EmitenNews.com - Empat calon emiten bakal melakukan debut di Bursa Efek Indonesia (BEI) pada Senin, 8 Agustus 2022. Yaitu Pelayaran Nasional Ekalya Purnamasari (ELPI), Mora Telematika Indonesia (MORA), PT Estee Gold Feet (EURO), dan Kusuma Kemindo Sentosa (KKES). 

PT Kusuma Kemindo (KKES) bakal meraup dana initial public offering (IPO) sejumlah Rp31,5 miliar. Itu dengan skema pelepasan maksimal 300 juta lembar pada harga pelaksanaan Rp105 per lembar. Saham baru itu setara 20 persen dari modal ditempatkan dan disetor penuh setelah IPO.


Seluruh dana hasil IPO sekitar 95 persen untuk modal kerja dalam mendukung kegiatan operasional, dan pengembangan bisnis. Rincinya sekitar 30 persen untuk gaji, biaya angkut, biaya kantor, biaya penjualan, dan lainnya. Sekitar 65 persen untuk pembelian barang dagangan, pelunasan hutang usaha kepada pemasok.

Dan, sekitar 5 persen untuk pengembangan sistem informasi, dan teknologi termasuk digitalisasi sistem IT untuk sales, delivery, inventory, dan logistik. Menunjuk PT Mirae Asset Sekuritas Indonesia sebagai underwriter, Kusuma juga melaksanakan program Employee Stock Allocation (ESA) maksimal 2,5 persen dari jumlah saham IPO atau 11,25 juta saham.


Selanjutnya, PT Pelayaran Nasional Ekalya Purnamasari (ELPI) melempar saham baru 1.112.000.000 alias 1,11 miliar saham atau maksimal 15 persen dari modal ditempatkan dan disetor perseroan bernominal Rp100 per saham. Dengan banderol harga IPO Rp200 per lembar, perseroan akan menggenggam dana taktis Rp222,4 miliar.

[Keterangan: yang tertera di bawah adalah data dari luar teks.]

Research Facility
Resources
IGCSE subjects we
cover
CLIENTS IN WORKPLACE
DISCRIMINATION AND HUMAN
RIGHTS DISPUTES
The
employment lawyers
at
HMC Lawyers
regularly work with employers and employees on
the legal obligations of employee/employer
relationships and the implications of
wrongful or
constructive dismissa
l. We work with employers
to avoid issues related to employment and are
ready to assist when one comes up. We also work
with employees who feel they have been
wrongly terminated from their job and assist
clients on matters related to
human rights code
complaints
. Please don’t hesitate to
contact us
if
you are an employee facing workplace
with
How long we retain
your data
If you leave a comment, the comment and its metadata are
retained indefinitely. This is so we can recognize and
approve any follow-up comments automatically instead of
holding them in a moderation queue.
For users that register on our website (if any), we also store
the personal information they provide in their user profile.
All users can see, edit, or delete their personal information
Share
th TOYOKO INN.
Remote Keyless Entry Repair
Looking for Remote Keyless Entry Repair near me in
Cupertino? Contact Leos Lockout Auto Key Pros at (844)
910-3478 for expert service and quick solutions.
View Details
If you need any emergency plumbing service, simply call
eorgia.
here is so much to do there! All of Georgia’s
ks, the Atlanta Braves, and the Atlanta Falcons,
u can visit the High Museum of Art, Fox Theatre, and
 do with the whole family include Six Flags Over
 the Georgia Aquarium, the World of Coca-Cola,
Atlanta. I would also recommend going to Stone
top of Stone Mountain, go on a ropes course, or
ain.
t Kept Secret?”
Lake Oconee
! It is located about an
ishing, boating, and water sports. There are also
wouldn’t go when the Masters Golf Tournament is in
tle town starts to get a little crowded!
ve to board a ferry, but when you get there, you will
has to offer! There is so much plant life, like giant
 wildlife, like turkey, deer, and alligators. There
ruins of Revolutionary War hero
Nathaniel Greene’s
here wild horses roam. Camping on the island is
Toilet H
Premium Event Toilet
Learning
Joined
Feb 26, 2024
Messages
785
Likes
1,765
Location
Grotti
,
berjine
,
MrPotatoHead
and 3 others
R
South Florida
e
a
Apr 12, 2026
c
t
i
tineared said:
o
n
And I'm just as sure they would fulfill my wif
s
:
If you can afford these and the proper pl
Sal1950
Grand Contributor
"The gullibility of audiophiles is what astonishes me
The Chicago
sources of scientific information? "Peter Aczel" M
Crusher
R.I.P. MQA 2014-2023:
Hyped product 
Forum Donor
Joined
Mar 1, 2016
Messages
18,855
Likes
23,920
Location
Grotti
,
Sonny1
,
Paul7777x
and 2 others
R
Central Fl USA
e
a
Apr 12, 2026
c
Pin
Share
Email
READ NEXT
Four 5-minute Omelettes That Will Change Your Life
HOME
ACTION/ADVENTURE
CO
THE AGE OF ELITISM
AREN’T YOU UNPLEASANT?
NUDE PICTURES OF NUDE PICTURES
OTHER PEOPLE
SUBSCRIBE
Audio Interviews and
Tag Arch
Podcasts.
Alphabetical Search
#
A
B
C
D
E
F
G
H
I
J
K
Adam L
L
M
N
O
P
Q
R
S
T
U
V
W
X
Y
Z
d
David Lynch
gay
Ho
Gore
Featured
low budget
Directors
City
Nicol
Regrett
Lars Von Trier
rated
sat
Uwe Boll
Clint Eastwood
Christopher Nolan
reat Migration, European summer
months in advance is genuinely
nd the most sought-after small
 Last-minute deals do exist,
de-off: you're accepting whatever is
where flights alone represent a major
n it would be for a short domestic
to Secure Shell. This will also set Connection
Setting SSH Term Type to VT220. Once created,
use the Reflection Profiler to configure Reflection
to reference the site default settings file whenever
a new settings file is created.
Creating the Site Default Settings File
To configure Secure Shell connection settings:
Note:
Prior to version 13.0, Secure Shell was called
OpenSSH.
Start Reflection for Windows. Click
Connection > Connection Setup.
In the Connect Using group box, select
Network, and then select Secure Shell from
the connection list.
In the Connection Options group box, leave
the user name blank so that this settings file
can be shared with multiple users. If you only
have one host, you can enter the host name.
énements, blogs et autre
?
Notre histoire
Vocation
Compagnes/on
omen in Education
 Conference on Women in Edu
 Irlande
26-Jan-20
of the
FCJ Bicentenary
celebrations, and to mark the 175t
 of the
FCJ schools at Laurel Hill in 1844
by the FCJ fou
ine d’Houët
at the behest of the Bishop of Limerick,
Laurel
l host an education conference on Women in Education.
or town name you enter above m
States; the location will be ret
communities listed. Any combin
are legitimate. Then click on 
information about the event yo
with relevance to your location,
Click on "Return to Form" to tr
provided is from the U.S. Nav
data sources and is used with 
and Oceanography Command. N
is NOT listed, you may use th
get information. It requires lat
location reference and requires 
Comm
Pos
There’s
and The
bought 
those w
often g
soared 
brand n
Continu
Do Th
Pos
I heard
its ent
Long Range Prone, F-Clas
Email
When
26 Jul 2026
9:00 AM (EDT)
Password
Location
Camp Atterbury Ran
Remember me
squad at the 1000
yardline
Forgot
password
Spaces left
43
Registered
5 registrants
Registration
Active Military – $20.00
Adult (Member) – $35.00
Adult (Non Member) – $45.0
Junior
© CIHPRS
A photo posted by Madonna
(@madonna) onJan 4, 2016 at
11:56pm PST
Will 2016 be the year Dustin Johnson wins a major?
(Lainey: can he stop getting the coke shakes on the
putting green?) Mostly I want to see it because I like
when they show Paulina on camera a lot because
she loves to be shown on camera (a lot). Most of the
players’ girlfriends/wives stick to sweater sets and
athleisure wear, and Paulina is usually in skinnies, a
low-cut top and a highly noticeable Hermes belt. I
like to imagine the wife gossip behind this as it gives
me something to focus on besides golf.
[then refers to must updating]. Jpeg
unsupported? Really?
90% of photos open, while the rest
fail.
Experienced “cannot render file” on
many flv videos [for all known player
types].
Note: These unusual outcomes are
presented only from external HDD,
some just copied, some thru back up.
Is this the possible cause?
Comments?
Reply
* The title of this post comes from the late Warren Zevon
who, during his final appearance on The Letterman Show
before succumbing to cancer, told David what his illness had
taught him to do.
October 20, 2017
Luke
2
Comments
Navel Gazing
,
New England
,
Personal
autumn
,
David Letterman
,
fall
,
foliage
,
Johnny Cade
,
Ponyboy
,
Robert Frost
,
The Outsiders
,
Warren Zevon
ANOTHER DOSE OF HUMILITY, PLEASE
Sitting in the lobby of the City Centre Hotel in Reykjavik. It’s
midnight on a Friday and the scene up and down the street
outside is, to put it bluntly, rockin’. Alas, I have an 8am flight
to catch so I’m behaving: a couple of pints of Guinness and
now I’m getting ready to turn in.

Saat bersamaan, Pelayaran Ekalya meluncurkan program alokasi saham karyawan atau Employee Stock Allocation (ESA) maksimal 111,2 juta saham atau 10 persen dari jumlah saham ditawarkan dalam IPO. Pelayaran Ekalya menunjuk PT Trimegah Sekuritas Indonesia sebagai penjamin emisi efek.

Dana hasil IPO, sekitar 56,70 persen untuk belanja modal pengadaan kapal OSV, dan Reactive Kapal OSV. Lalu, sekitar 16,97 persen untuk belanja modal atas rencana ekspansi usaha. Beberapa di antaranya mengakuisisi kepemilikan saham PT Multi Eximindo dalam Kazo Marine (M) SDN Bhd berdomisili di Malaysia. PT Multi Eximindo, afiliasi perseroan. 


Dan, sekitar 17,99 persen untuk belanja modal pembangunan kantor pusat, sekitar 6,74 persen untuk belanja modal pembentukan training center. Lalu, sisanya untuk modal kerja, berupa biaya operasional yang timbul dari pembelian kapal OSV dalam pelaksanaan tender.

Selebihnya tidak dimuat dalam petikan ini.